Morningstar publishes ratings of mutual funds, with one to five stars based on past performance. The Wall Street Journal published an article saying (a) investors believe these are predictive of future performance and (b) they’re wrong.  Morningstar then fought back, saying (a) we tell them it’s based on past performance, not a prediction and (b) it is, too, predictive. And, surprisingly, it is.

Matt Levine (of Bloomberg; annoying free registration) and his readers had an interesting explanation (scroll way down)

Several readers, though, proposed an explanation. Morningstar rates funds based on net-of-fee performance, and takes into account sales loads. And fees are predictive. Funds that were good at picking stocks in the past will, on average, be average at picking stocks in the future; funds that were bad at picking stocks in the past will, on average, be average at picking stocks in the future; that is in the nature of stock picking. But funds with low fees in the past will probably have low fees in the future, and funds with high fees in the past will probably have high fees in the future. And since net performance is made up of (1) stock picking minus (2) fees, you’d expect funds with low fees to have, on average, persistent slightly-better-than-average performance.

That’s supported by one of Morningstar’s own reports.

The expense ratio and the star rating helped investors make better decisions. The star rating and expense ratios were pretty even on the success ratio–the closest thing to a bottom line.
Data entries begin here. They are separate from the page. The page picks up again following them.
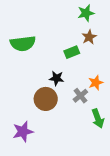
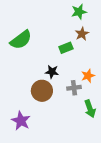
green semicircle: (23, 43) -> (21, 40), turned -30
gray cross: (80, 96) -> (74, 88), turned 32
purple star: (23, 132) -> (21, 121), turned -30

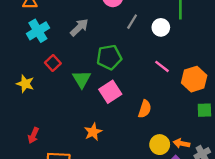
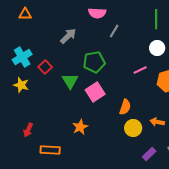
white circle: (161, 27) -> (157, 48), moved
cyan cross: (38, 31) -> (22, 57), moved
pink line: (162, 66) -> (140, 70), turned -64
orange arrow: (182, 143) -> (157, 122), moved
yellow circle: (160, 145) -> (133, 128), moved

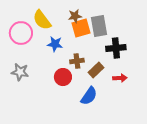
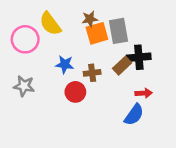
blue star: (55, 44) -> (65, 64), moved
brown rectangle: (96, 70) -> (122, 66), moved
blue semicircle: (89, 96) -> (134, 115), moved

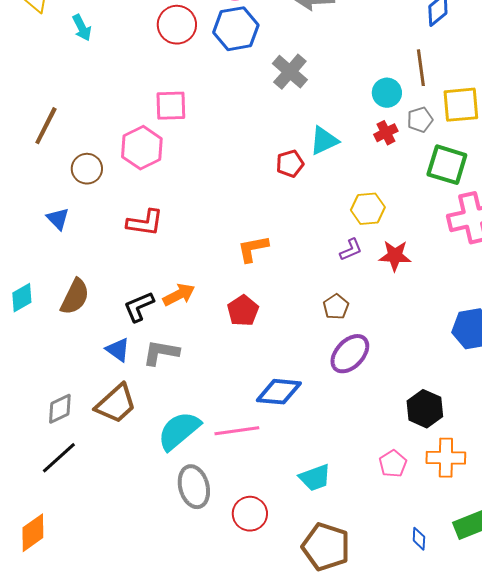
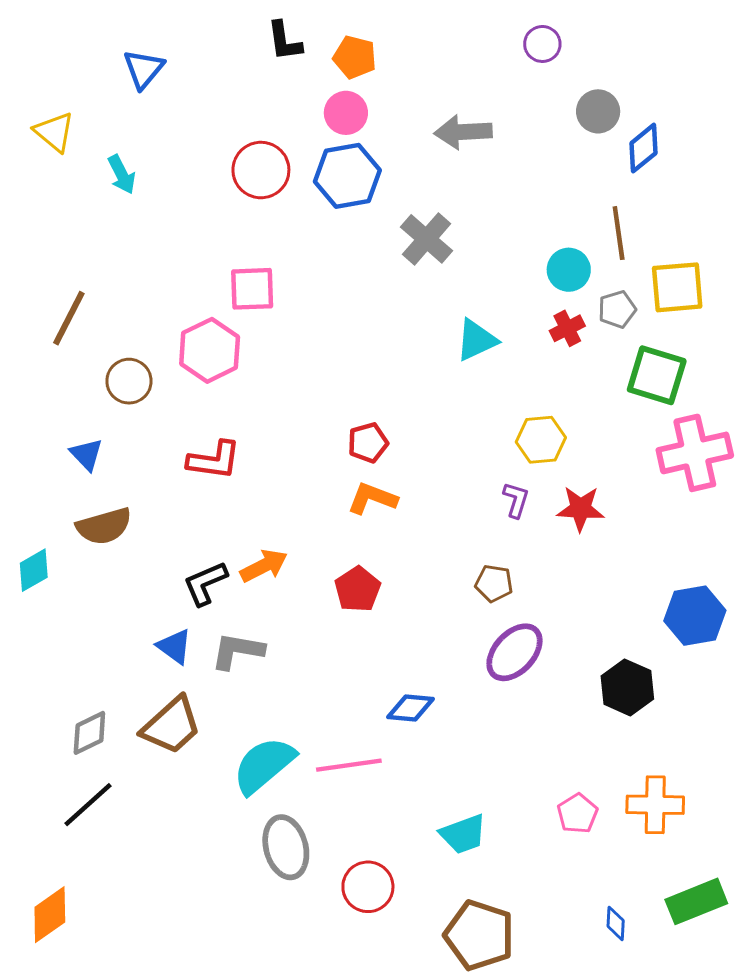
red pentagon: (290, 164) -> (368, 443), moved
orange L-shape: (253, 249) -> (372, 498), turned 32
purple L-shape: (351, 250) -> (516, 500), turned -50
brown semicircle: (75, 297) -> (104, 526), moved, turned 48
brown pentagon: (336, 307) -> (494, 583), turned -30
blue diamond: (279, 392) -> (410, 708), size x0.7
black hexagon: (425, 409) -> (627, 687), moved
By and large, the star ratings from 2005 and 2008 beat expense ratios while expense ratios produced the best success ratios in 2006 and 2007. Overall, expense ratios outdid stars in 23 out of 40 (58%) observations.
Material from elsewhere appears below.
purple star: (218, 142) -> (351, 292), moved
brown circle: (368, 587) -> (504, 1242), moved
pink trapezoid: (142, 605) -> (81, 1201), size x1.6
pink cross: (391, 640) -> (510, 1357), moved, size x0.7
A better data analysis for our purposes would look at star ratings for different funds matched on fees, rather than looking at the two separately.  It’s still a neat example of how you need to focus on the right outcome measurement. Mutual fund trading performance may not be usefully predictable, but even if it isn’t, mutual fund returns to the customer are, at least a little bit.

 

October 23, 2017

Questions to ask

There’s a story in a lot of the British media (via Robin Evans on Twitter) about a plan to raise speed limits near highway roadworks. The speed limit is currently 50mph and the proposal is to raise it to 55mph or 60mph.
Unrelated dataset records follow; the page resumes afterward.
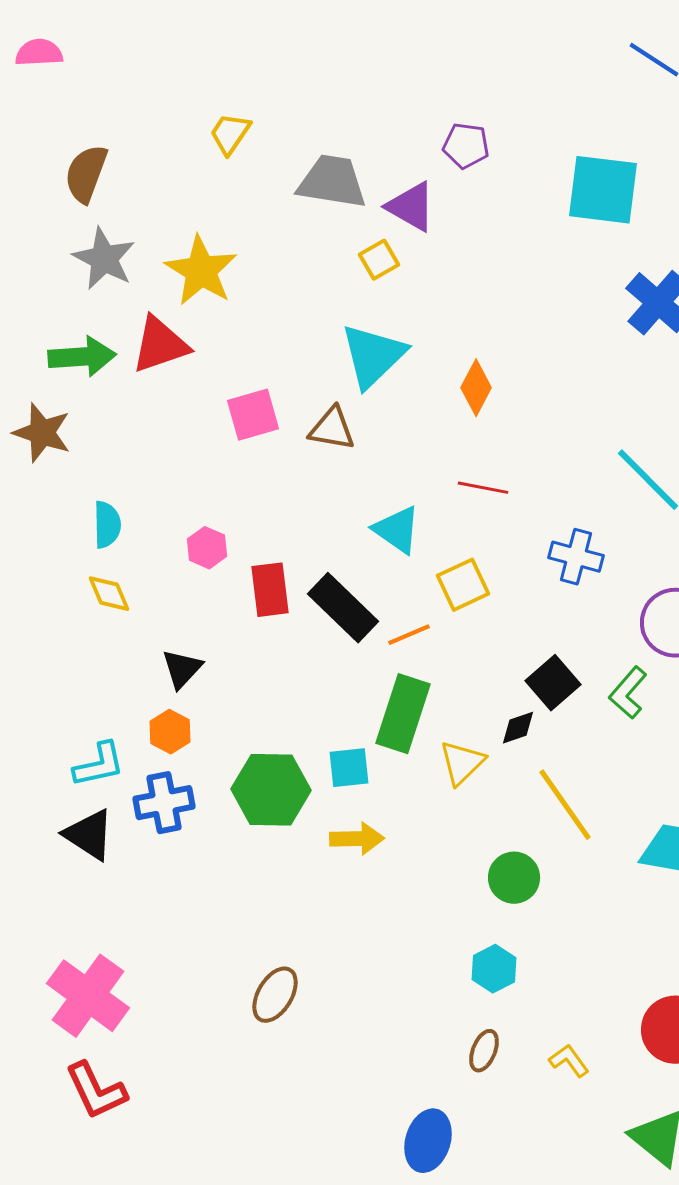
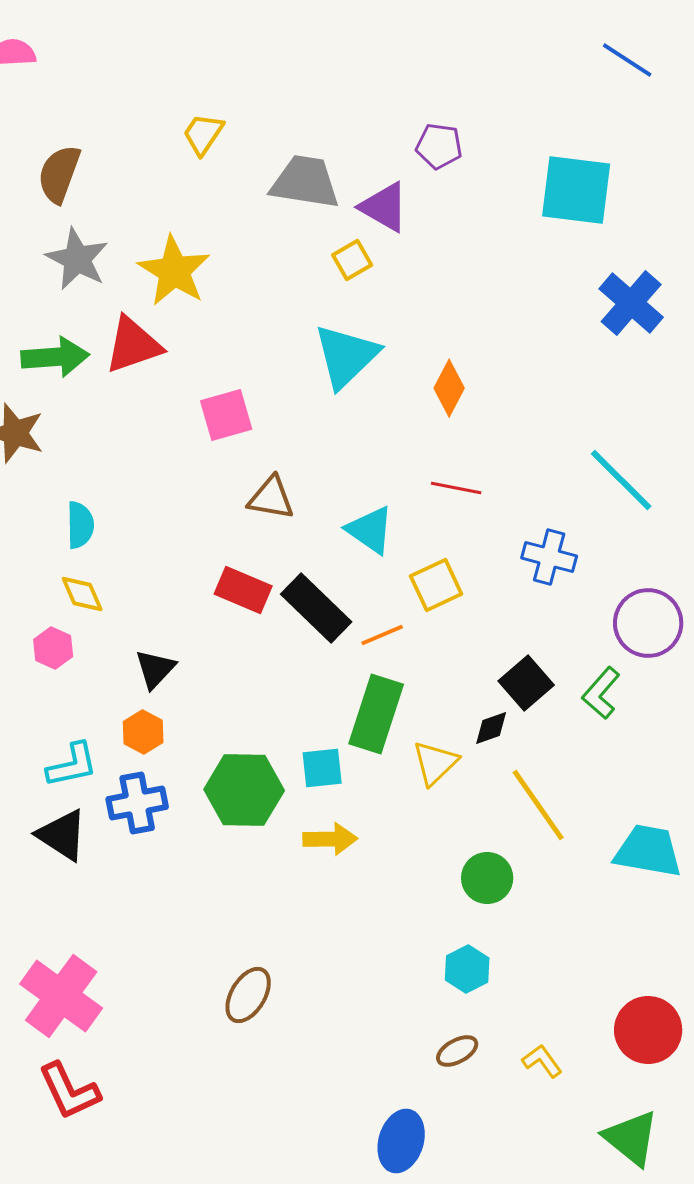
brown triangle: (332, 429) -> (271, 498), moved
pink hexagon: (207, 548) -> (53, 648), moved
red rectangle: (270, 590) -> (243, 590), turned -60
brown ellipse: (484, 1051) -> (457, 1051), turned 39

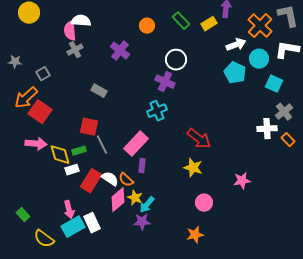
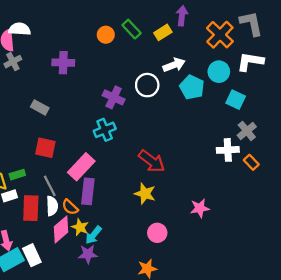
orange circle: (147, 26) -> (106, 35), moved
white arrow: (236, 45) -> (174, 65), moved
purple cross: (120, 51) -> (63, 63), turned -36
white circle: (176, 60) -> (147, 85), moved
red square: (89, 127) -> (45, 148), moved
gray line: (102, 145) -> (50, 186), moved
purple rectangle: (142, 166) -> (88, 191), size x1.6
white semicircle: (110, 179) -> (52, 206), turned 54
red rectangle: (91, 181) -> (31, 208), turned -30

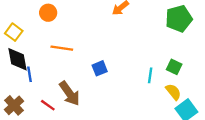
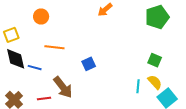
yellow square: (14, 32) -> (11, 35), turned 35
blue line: (30, 74) -> (35, 68), moved, turned -64
cyan line: (150, 75) -> (138, 86), moved
red line: (48, 105) -> (44, 98), turned -40

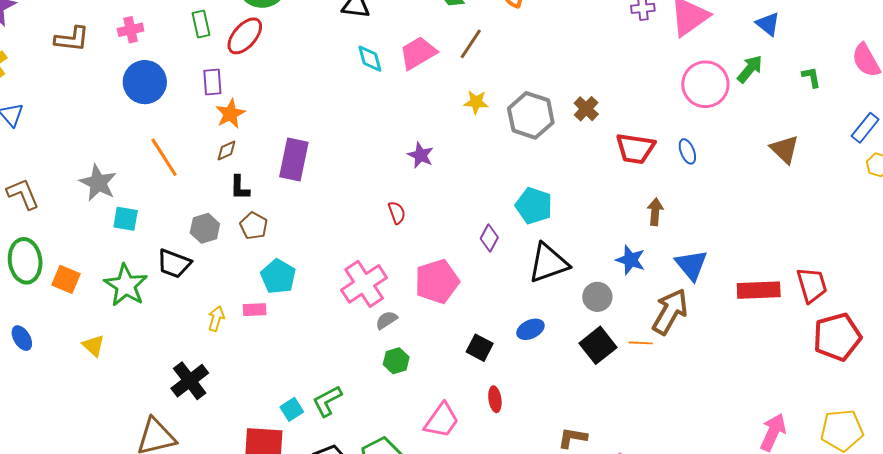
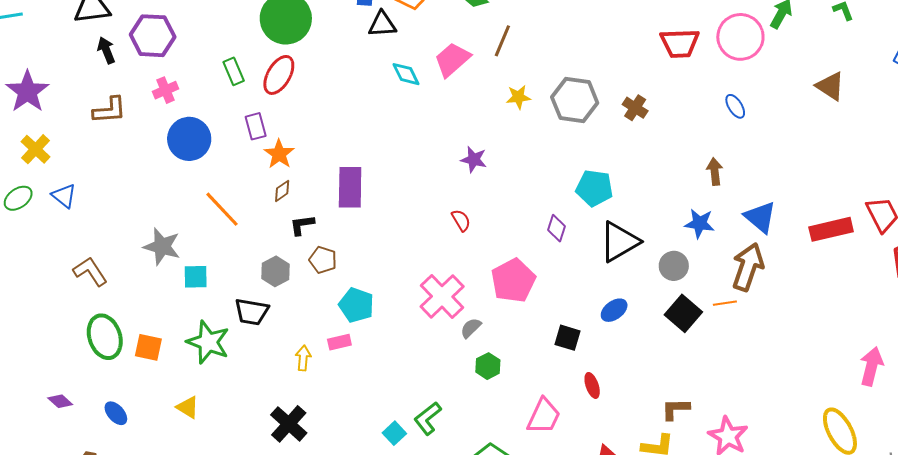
brown cross: (586, 109) -> (635, 108), moved
red trapezoid: (635, 149) -> (680, 43), moved
black L-shape: (240, 188) -> (302, 225), turned 92

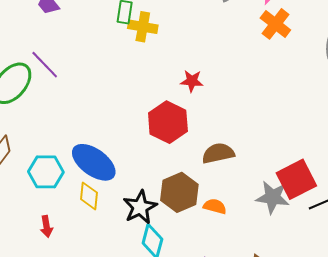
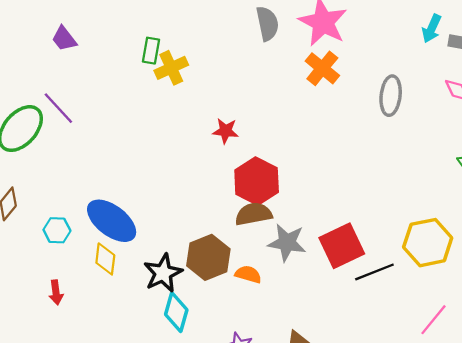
yellow cross: (143, 27) -> (171, 68), turned -36
red hexagon: (168, 122) -> (257, 181), moved
cyan hexagon: (46, 172) -> (57, 230), size x0.7
gray star: (273, 197) -> (287, 243), moved

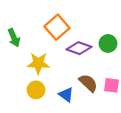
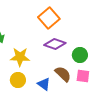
orange square: (57, 27) -> (49, 18), moved
green circle: (108, 43) -> (80, 55), moved

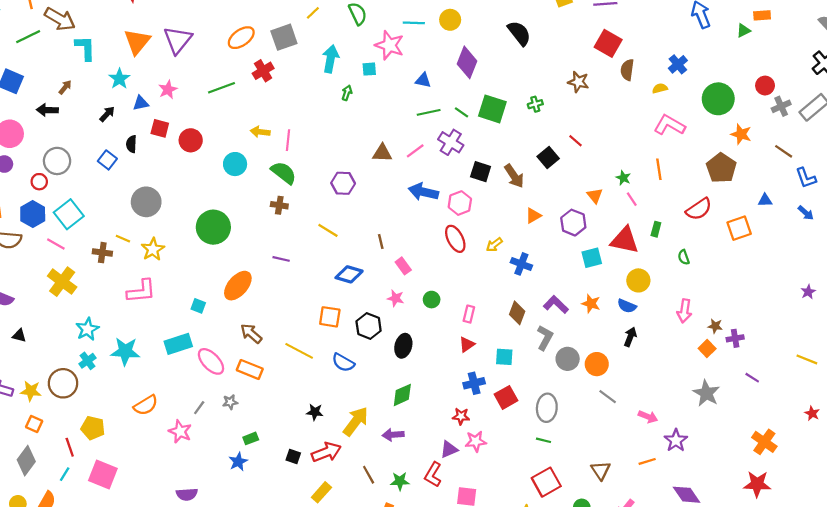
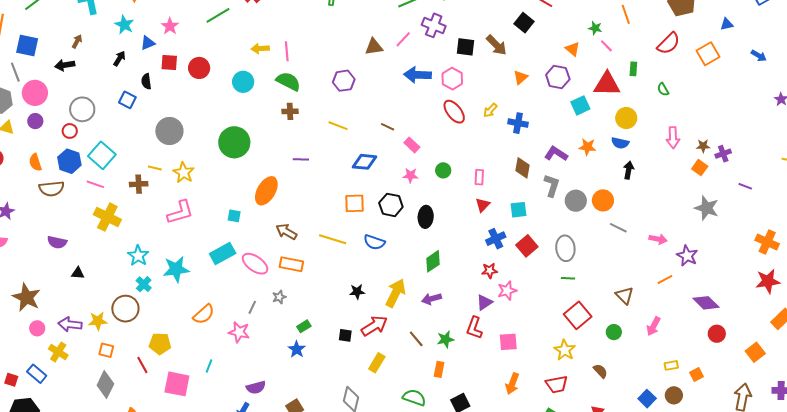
blue arrow: (806, 213) -> (759, 56), moved
brown line: (381, 241) -> (388, 127), turned -40
cyan line: (65, 474) -> (209, 366), moved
Obviously this is an significant issue, with potential safety and travel time consequences.  And Highways England did some research. This is the key part of the description in the stories (presumably from a press release that isn’t yet on the Highways England website)

More than 36 participants took part in each trial and were provided with dashcams and watches incorporating heart-rate monitors and GPS trackers to measure their reactions.

The tests took place at 60mph on the M5 between junction 4a (Bromsgrove) to 6 (Worcester) and at 55mph on the M3 in Surrey between junction 3 and 4a.

According to Highways England 60% of participants recorded a decrease in average heart rate in the 60mph trial zone and 56% presented a decrease on the 55mph trial.

That’s a bit light on detail — how many more than 36; does 60% decrease mean 40% increase; are they saying that the 4 percentage point difference between 55 and 60mph is enough to matter or not enough to matter?

More importantly, though, why is a heart rate decrease in drivers even the question?  I’m not saying it can’t be. Maybe there’s some good reason why it’s reliable information about safety, but if there is the journalists didn’t think to ask about it.

A few stories, such as the one in the Mirror, had a little bit more

“Increasing the speed limit to 60mph where appropriate also enables motorists who feel threatened by the close proximity of HGVs in roadworks to free themselves.”

Even so, is this a finding of the research (why motorists felt safer, or even that they felt safer)? Is it a conclusion from the heart rate monitors? Is it from asking the drivers? Is it just a hypothetical explanation pulled out of the air?

If you’re going to make a scientific-sounding measurement the foundation of this story, you need to explain why it answers some real question. And linking to more information would, as usual, be nice.